PROBLEM TO WORK ON: A single figure is required: the number of lines below in which the word "kosten" occurs.

SUPPLIED MATERIAL:
.....

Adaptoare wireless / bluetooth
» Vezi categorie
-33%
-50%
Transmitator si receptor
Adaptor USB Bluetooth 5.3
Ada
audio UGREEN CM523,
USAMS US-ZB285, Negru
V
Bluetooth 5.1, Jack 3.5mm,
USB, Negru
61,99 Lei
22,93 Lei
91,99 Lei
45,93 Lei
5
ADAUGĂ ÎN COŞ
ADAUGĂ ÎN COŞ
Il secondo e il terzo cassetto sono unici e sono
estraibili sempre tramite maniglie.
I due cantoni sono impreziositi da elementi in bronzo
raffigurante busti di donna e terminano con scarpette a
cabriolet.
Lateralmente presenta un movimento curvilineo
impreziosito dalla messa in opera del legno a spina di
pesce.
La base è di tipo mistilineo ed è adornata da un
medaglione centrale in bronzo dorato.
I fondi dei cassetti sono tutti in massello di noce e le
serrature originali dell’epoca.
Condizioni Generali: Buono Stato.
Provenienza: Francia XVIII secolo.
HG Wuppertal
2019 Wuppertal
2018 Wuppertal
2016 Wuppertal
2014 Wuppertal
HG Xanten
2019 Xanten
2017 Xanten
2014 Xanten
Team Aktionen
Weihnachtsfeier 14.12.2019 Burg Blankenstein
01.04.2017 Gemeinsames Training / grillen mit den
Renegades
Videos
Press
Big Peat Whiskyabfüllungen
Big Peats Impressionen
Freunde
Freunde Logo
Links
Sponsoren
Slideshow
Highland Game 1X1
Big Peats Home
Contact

.....

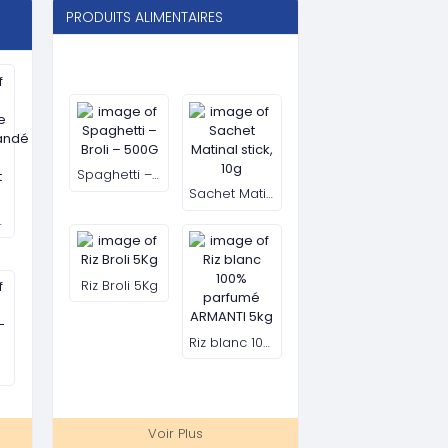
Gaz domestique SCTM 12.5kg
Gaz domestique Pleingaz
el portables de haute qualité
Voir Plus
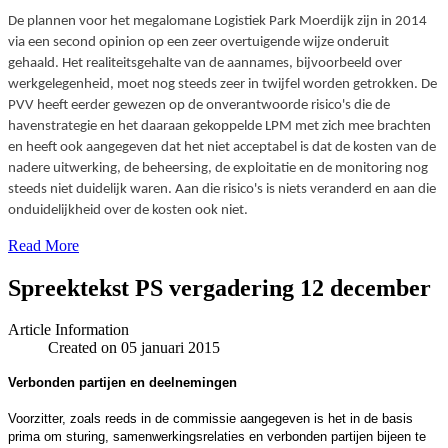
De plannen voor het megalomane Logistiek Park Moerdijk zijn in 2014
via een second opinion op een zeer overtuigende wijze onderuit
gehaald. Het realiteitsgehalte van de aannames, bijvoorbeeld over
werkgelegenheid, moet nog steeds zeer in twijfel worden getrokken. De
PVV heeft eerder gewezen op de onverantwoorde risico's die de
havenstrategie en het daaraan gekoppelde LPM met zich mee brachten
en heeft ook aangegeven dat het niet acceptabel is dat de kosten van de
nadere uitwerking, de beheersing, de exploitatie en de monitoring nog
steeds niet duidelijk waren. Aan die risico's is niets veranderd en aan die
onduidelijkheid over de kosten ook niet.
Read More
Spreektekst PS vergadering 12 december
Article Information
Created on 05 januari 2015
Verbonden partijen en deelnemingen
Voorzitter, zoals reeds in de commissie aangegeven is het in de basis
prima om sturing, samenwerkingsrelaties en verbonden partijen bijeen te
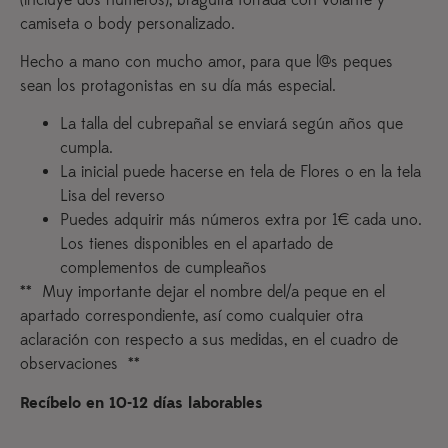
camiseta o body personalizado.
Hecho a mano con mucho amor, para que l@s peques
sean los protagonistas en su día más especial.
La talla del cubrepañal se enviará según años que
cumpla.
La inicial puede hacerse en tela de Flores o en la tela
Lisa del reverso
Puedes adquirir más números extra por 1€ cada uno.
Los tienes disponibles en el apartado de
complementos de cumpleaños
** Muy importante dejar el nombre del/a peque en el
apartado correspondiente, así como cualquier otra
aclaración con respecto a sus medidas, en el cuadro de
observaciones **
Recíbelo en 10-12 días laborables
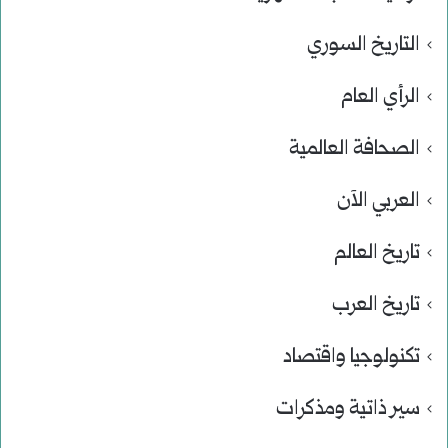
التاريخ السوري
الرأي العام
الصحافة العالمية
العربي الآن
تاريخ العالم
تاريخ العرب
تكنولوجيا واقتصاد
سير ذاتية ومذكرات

.....

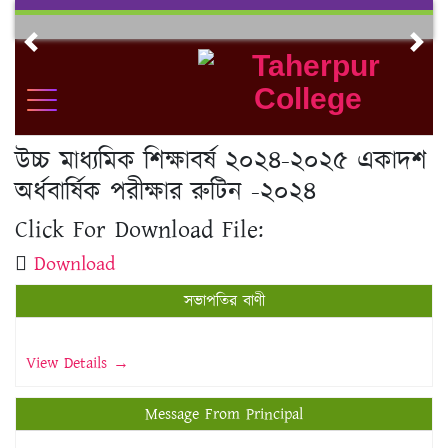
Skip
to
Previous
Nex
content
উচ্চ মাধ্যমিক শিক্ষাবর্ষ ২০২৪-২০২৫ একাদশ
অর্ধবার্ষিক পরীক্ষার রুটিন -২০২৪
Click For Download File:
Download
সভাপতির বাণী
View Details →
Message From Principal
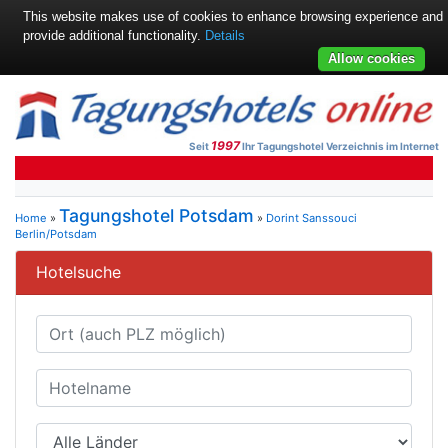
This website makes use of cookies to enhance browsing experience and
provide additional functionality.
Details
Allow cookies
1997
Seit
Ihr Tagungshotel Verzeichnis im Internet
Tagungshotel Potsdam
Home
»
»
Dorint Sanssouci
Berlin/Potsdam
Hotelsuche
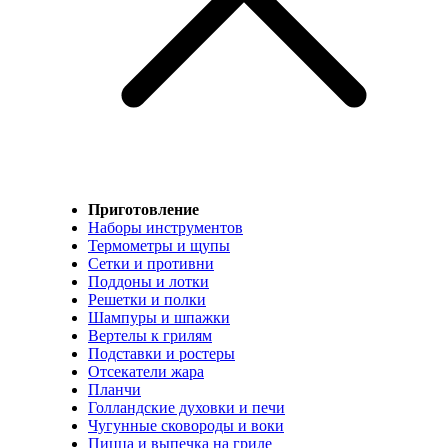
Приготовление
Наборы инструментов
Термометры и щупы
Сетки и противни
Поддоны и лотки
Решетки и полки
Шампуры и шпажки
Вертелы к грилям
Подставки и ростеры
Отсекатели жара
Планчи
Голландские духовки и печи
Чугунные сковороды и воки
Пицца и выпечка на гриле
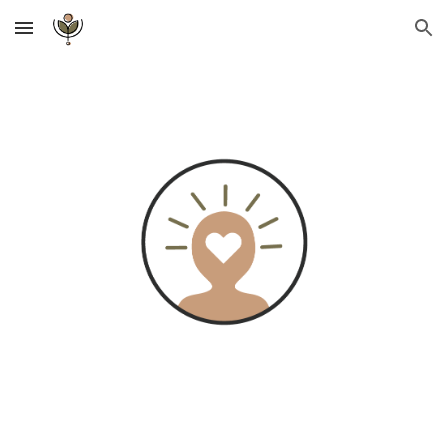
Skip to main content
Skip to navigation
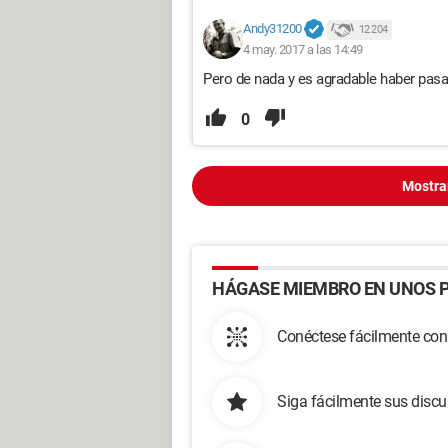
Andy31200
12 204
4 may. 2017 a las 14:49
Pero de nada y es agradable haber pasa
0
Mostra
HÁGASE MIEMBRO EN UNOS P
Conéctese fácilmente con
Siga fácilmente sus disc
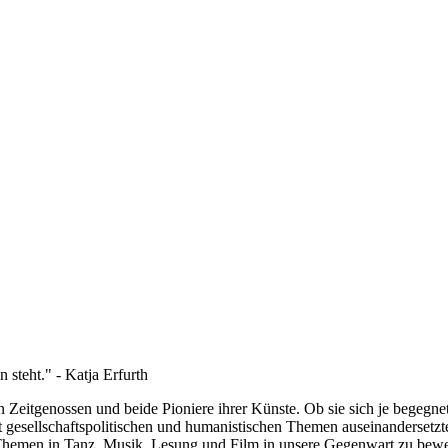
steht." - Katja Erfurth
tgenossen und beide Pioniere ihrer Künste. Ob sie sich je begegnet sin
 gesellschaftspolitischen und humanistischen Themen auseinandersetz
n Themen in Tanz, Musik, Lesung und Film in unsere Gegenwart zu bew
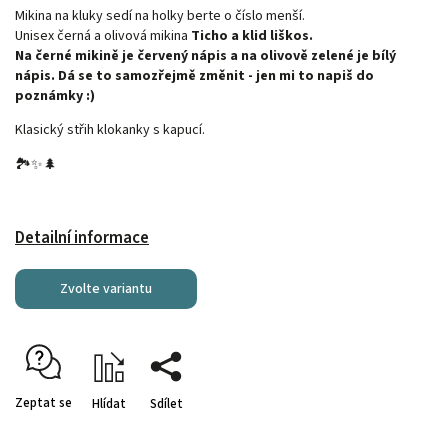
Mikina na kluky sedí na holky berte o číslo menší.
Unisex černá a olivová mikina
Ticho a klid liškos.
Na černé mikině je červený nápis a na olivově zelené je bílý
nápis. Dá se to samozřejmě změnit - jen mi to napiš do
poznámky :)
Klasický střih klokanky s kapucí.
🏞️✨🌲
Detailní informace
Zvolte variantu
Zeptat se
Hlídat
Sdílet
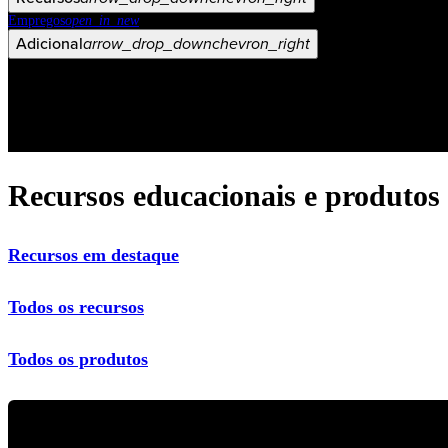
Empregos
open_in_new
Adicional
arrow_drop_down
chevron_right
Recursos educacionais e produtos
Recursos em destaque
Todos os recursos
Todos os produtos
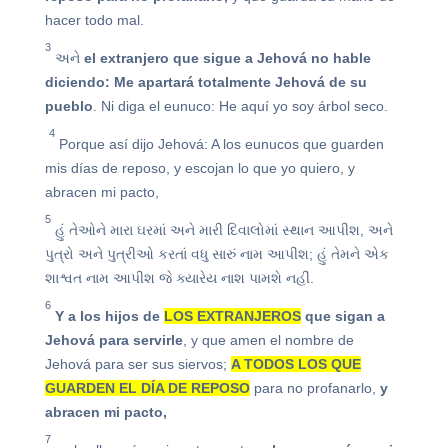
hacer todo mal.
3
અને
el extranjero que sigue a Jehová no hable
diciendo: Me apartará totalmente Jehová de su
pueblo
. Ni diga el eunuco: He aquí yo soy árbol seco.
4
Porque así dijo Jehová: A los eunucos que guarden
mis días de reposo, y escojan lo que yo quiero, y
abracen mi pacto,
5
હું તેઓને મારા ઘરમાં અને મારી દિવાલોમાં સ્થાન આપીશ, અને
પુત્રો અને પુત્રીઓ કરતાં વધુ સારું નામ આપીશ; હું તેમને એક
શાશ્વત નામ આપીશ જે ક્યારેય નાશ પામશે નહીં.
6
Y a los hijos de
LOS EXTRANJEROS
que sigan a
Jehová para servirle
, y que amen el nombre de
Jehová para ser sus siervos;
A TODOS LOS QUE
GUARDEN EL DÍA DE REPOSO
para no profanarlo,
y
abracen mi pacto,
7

.....

THE ANSWER: 2